## ASSIGNMENT
Your reply should be made up of every line in the records below that holds the string "nutrient".

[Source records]
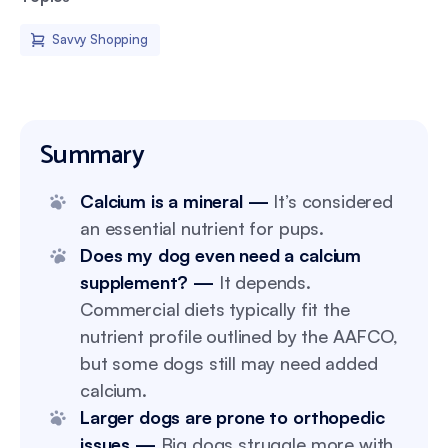
Savvy Shopping
Summary
Calcium is a mineral —
It’s considered
an essential nutrient for pups.
Does my dog even need a calcium
supplement? —
It depends.
Commercial diets typically fit the
nutrient profile outlined by the AAFCO,
but some dogs still may need added
calcium.
Larger dogs are prone to orthopedic
issues —
Big dogs struggle more with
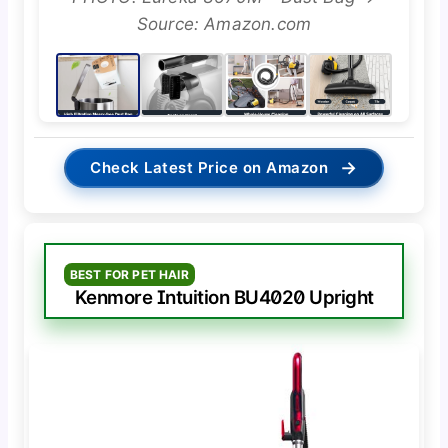
Source: Amazon.com
→
Check Latest Price on Amazon
BEST FOR PET HAIR
Kenmore Intuition BU4020 Upright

## ANSWER TO THE PROBLEM
an essential nutrient for pups.
nutrient profile outlined by the AAFCO,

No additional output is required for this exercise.